In order to use HAVING in SQL queries , must there be a GROUP BY to aggregate the column names?

Are there any special cases where it is possible to use HAVING without a GROUP BY in SQL queries?

Must they co-exist at the same time?

4 Answers 4

33

No.

They don't have to coexist, as proved by the fact that the following query in Oracle works:

select * from dual having 1 = 1;

Similarly, in PostgreSQL the following query works:

select 1 having 1 = 1;

So having doesn't require group by.

Having is applied after the aggregation phase and must be used if you want to filter aggregate results. So the reverse isn't true, and the following won't work:

select a, count(*) as c
from mytable
group by a
where c > 1;

You need to replace where with having in this case, as follows:

select a, count(*) as c
from mytable
group by a
having c > 1;

NB The following query form will also work:

select *
from (
  select a, count(*) as c
  from mytable
  group by a
)
where c > 1;

You can see that using having is simply a shorthand version of this last query.
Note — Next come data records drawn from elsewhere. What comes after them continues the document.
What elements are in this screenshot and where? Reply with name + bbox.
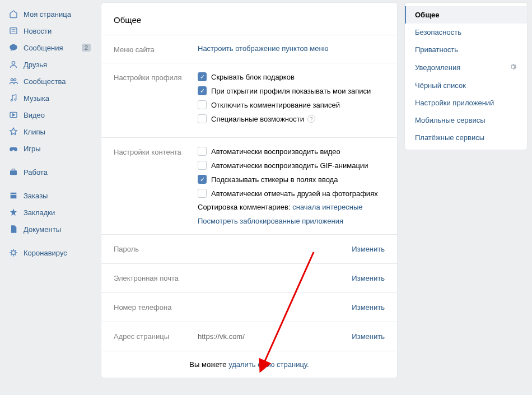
section-site-menu: Меню сайта Настроить отображение пунктов… <box>101 35 397 63</box>
work-icon <box>8 166 19 178</box>
checkbox-sticker-hints[interactable] <box>198 175 207 184</box>
left-sidebar: Моя страница Новости Сообщения 2 Друзья … <box>4 2 94 378</box>
settings-tab-security[interactable]: Безопасность <box>405 24 527 41</box>
row-label: Пароль <box>114 245 198 253</box>
change-email-link[interactable]: Изменить <box>352 274 385 282</box>
row-email: Электронная почта Изменить <box>101 263 397 292</box>
checkbox-disable-comments[interactable] <box>198 100 207 109</box>
help-icon[interactable]: ? <box>307 115 315 123</box>
tab-label: Безопасность <box>415 28 461 36</box>
row-value: https://vk.com/ <box>198 332 352 341</box>
nav-label: Клипы <box>24 128 91 136</box>
nav-music[interactable]: Музыка <box>4 90 94 106</box>
svg-point-5 <box>14 78 16 81</box>
documents-icon <box>8 224 19 235</box>
settings-tab-payments[interactable]: Платёжные сервисы <box>405 129 527 146</box>
nav-messages[interactable]: Сообщения 2 <box>4 39 94 56</box>
checkbox-auto-tag-friends[interactable] <box>198 189 207 198</box>
delete-page-link[interactable]: удалить свою страницу. <box>228 360 309 369</box>
settings-tab-mobile[interactable]: Мобильные сервисы <box>405 111 527 129</box>
nav-label: Моя страница <box>24 10 91 18</box>
svg-point-4 <box>11 78 13 81</box>
checkbox-label: Скрывать блок подарков <box>211 73 295 81</box>
change-phone-link[interactable]: Изменить <box>352 303 385 312</box>
svg-line-18 <box>11 254 12 255</box>
change-address-link[interactable]: Изменить <box>352 332 385 341</box>
nav-label: Новости <box>24 27 91 35</box>
settings-tab-notifications[interactable]: Уведомления <box>405 58 527 77</box>
checkbox-label: Специальные возможности <box>211 115 304 123</box>
svg-rect-10 <box>10 170 17 175</box>
checkbox-autoplay-video[interactable] <box>198 147 207 156</box>
nav-label: Музыка <box>24 94 91 103</box>
gear-icon[interactable] <box>509 63 517 72</box>
configure-menu-link[interactable]: Настроить отображение пунктов меню <box>198 44 328 53</box>
orders-icon <box>8 190 19 201</box>
settings-tab-general[interactable]: Общее <box>405 6 527 24</box>
tab-label: Чёрный список <box>415 81 466 90</box>
checkbox-label: Автоматически воспроизводить видео <box>211 147 340 156</box>
checkbox-label: При открытии профиля показывать мои запи… <box>211 87 371 95</box>
nav-my-page[interactable]: Моя страница <box>4 6 94 22</box>
footer-prefix: Вы можете <box>189 360 228 369</box>
checkbox-label: Отключить комментирование записей <box>211 101 340 109</box>
nav-label: Заказы <box>24 192 91 200</box>
checkbox-show-posts[interactable] <box>198 86 207 95</box>
checkbox-accessibility[interactable] <box>198 114 207 123</box>
settings-tab-privacy[interactable]: Приватность <box>405 41 527 58</box>
sort-order-link[interactable]: сначала интересные <box>292 203 362 211</box>
news-icon <box>8 25 19 36</box>
settings-tab-blacklist[interactable]: Чёрный список <box>405 77 527 94</box>
home-icon <box>8 8 19 20</box>
music-icon <box>8 92 19 104</box>
nav-friends[interactable]: Друзья <box>4 56 94 73</box>
nav-documents[interactable]: Документы <box>4 221 94 238</box>
svg-point-11 <box>12 251 16 255</box>
checkbox-label: Автоматически отмечать друзей на фотогра… <box>211 189 378 198</box>
settings-panel: Общее Меню сайта Настроить отображение п… <box>101 2 398 378</box>
friends-icon <box>8 59 19 70</box>
checkbox-autoplay-gif[interactable] <box>198 161 207 170</box>
tab-label: Уведомления <box>415 63 460 72</box>
nav-label: Сообщества <box>24 77 91 86</box>
nav-orders[interactable]: Заказы <box>4 187 94 204</box>
section-label: Настройки профиля <box>114 72 198 128</box>
settings-tab-apps[interactable]: Настройки приложений <box>405 94 527 111</box>
tab-label: Мобильные сервисы <box>415 116 486 124</box>
nav-label: Видео <box>24 111 91 119</box>
svg-marker-9 <box>13 114 15 116</box>
row-label: Номер телефона <box>114 303 198 312</box>
change-password-link[interactable]: Изменить <box>352 245 385 253</box>
games-icon <box>8 143 19 154</box>
nav-groups[interactable]: Сообщества <box>4 73 94 90</box>
svg-line-19 <box>15 250 16 251</box>
section-label: Меню сайта <box>114 44 198 54</box>
nav-label: Документы <box>24 225 91 234</box>
checkbox-label: Подсказывать стикеры в полях ввода <box>211 175 338 184</box>
nav-bookmarks[interactable]: Закладки <box>4 204 94 221</box>
nav-work[interactable]: Работа <box>4 164 94 180</box>
blocked-apps-link[interactable]: Посмотреть заблокированные приложения <box>198 217 343 225</box>
messages-badge: 2 <box>82 44 91 52</box>
row-page-address: Адрес страницы https://vk.com/ Изменить <box>101 322 397 351</box>
nav-label: Игры <box>24 145 91 153</box>
nav-video[interactable]: Видео <box>4 106 94 123</box>
row-password: Пароль Изменить <box>101 234 397 263</box>
nav-games[interactable]: Игры <box>4 140 94 157</box>
row-phone: Номер телефона Изменить <box>101 292 397 322</box>
delete-page-row: Вы можете удалить свою страницу. <box>101 351 397 378</box>
row-label: Адрес страницы <box>114 332 198 341</box>
svg-line-17 <box>15 254 16 255</box>
tab-label: Настройки приложений <box>415 99 494 107</box>
nav-covid[interactable]: Коронавирус <box>4 244 94 261</box>
svg-point-6 <box>11 100 12 101</box>
nav-label: Закладки <box>24 208 91 217</box>
nav-news[interactable]: Новости <box>4 22 94 39</box>
checkbox-hide-gifts[interactable] <box>198 72 207 81</box>
nav-label: Друзья <box>24 61 91 69</box>
sort-label: Сортировка комментариев: <box>198 203 292 211</box>
bookmark-icon <box>8 207 19 218</box>
svg-point-3 <box>12 62 15 64</box>
nav-label: Коронавирус <box>24 249 91 257</box>
nav-clips[interactable]: Клипы <box>4 123 94 140</box>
In summary, having is applied after the group by phase whereas where is applied before the group by phase.

7
  • 2
    Another example: SELECT MIN(a) AS mina, MAX(a) As maxa FROM mytable HAVING MIN(a) < MAX(a); Jan 24, 2014 at 9:16
  • 1
    Yes. And PostgreSQL allows the following construct select 1 having count(*) = 1; which I have yet to grasp. Jan 24, 2014 at 9:22
  • SQL Server allows too, SELECT 1 AS id, 'Colin' AS name; while others like Oracle have a special dual table. I don't think that either of these syntaxes is ANSI/ISO SQL (which requires FROM). Jan 24, 2014 at 9:23
  • I didn't mean the lack of from but the reference to count(*) in the having clause without any indication as to over which columns this is being aggregated. Presumably it aggregates over all columns in the select clause. Jan 24, 2014 at 9:25
  • Ah ok. Yes, I agree that that's what it does (aggregate over all rows you mean - over all rows of an empty table). Jan 24, 2014 at 9:26
7

Having is used to filter groups .

where clause is used to filter rows.

2
4

In the absence of GROUP BY clause the query considers the whole relation as one group.

e.g.

     select count(*)
     from dual
     having count(*) > 5;
3

HAVING is filtering the groups. If you have not GROUP BY cause, all rows presents one group. So, if predicate in HAVING evaluates as true, you get one row, otherwise no rows.